In 2017, she took part in the British television winter sports show The Jump, but had her funding suspended while on the show due to the number of injuries contestants sometimes have. In April 2018, Cox took part in The Great Stand Up to Cancer Bake Off on Channel 4 in aid of Stand Up to Cancer. In 2021, she appeared on Celebrity Gogglebox with fellow athlete Adam Gemili, and returned in 2024 with paralympic athlete Lauren Steadman. In September 2021, Cox won the sixteenth series of BBC's Celebrity MasterChef, beating Joe Swash and Megan McKenna.

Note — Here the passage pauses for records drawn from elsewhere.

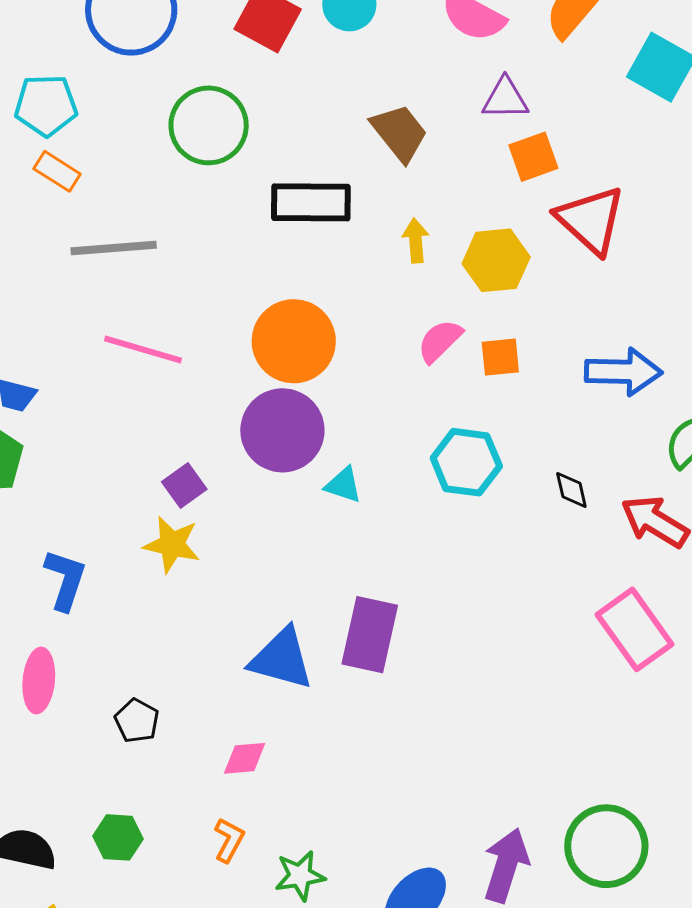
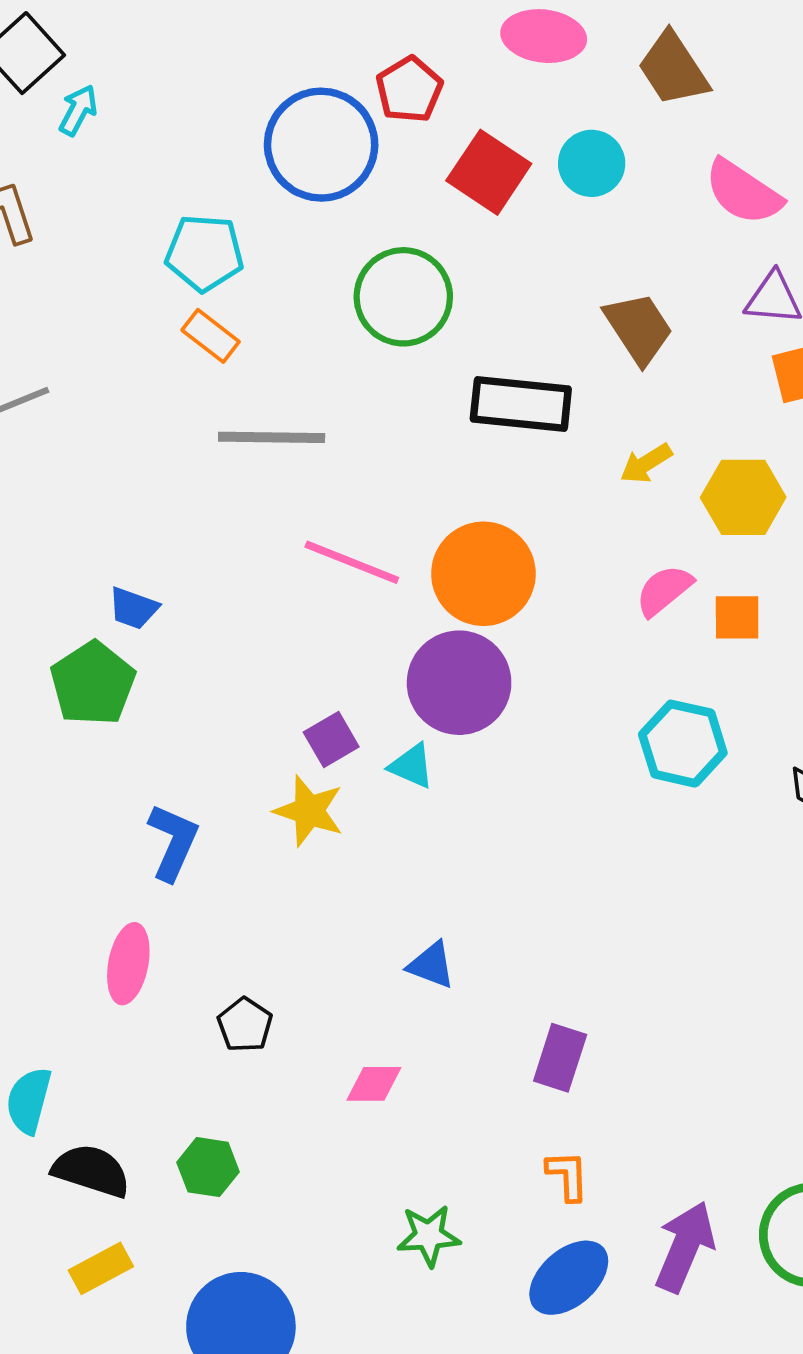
yellow arrow: (416, 241) -> (646, 463), turned -123
pink line: (143, 349) -> (352, 562), moved
cyan triangle: (343, 485) -> (412, 766), moved
purple rectangle: (370, 635) -> (560, 1058), moved, size x0.7
blue triangle: (282, 659) -> (431, 965), size x0.6
orange L-shape: (229, 840) -> (568, 1176), moved, turned -36

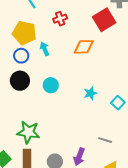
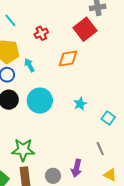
cyan circle: (51, 85) -> (40, 101), size x1.6
cyan square: (118, 103) -> (108, 118), moved
gray line: (105, 140) -> (100, 149), turned 56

In November 2021, Cox was announced as a contestant on the twenty-first series of I'm a Celebrity...Get Me Out of Here!. She was second to be eliminated. Then in June 2022, Cox made a cameo appearance in an episode of the BBC soap opera Doctors. On 7 January 2023, Cox appeared on stage in The Awakening, the inaugural event for LEEDS 2023, a year-long cultural festival in the city. On 24 January 2025, she appeared on Would I Lie To You?.